Once you reach the line containing "новейшими устройствами Canon — включая камеру" in the data below, restate each line word for word up to and including the one containing "место для общения".

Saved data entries

- - - - -

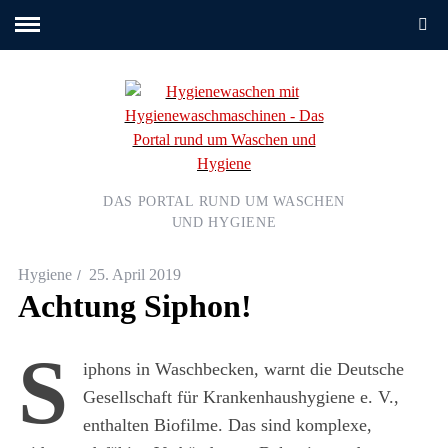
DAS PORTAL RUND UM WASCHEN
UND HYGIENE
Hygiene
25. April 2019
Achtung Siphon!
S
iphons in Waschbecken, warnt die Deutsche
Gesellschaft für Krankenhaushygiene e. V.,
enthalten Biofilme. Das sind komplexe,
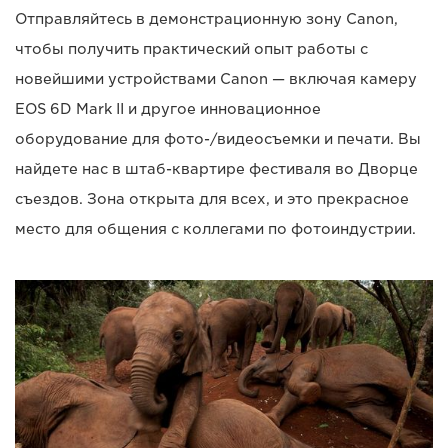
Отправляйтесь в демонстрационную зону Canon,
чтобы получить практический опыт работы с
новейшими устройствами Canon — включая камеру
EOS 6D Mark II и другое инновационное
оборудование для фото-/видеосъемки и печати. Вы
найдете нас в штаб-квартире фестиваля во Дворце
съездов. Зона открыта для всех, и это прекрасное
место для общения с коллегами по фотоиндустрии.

- - - - -

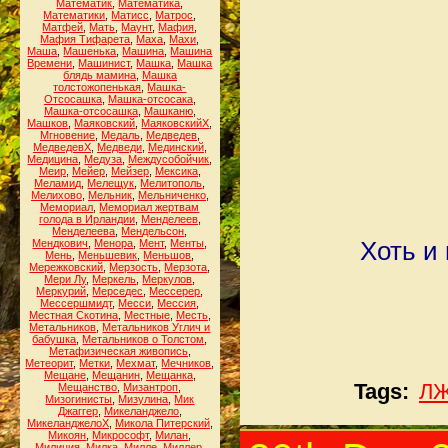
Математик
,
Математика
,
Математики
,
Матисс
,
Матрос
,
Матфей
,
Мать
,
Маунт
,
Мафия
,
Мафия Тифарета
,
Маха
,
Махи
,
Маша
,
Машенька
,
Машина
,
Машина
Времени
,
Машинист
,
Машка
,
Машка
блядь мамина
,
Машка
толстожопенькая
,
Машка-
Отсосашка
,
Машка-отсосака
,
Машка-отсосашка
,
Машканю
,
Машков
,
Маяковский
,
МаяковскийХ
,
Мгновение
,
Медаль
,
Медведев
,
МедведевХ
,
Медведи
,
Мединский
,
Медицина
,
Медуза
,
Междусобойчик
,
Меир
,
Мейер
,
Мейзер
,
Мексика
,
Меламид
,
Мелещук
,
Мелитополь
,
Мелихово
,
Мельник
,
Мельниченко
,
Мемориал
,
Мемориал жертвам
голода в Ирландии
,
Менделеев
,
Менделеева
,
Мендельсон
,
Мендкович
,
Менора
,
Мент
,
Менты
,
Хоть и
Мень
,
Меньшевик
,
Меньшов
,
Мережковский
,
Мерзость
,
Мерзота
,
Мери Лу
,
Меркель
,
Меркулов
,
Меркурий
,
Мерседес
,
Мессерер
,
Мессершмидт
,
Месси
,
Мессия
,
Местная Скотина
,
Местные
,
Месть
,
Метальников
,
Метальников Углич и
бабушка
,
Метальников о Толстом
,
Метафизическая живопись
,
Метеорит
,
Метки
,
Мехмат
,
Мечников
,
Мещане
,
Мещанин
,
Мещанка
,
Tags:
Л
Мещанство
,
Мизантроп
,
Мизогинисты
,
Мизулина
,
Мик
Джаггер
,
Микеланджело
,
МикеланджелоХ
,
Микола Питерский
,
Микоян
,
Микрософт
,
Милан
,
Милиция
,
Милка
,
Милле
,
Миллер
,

- - - - -

- Answer to this task -
новейшими устройствами Canon — включая камеру
EOS 6D Mark II и другое инновационное
оборудование для фото-/видеосъемки и печати. Вы
найдете нас в штаб-квартире фестиваля во Дворце
съездов. Зона открыта для всех, и это прекрасное
место для общения с коллегами по фотоиндустрии.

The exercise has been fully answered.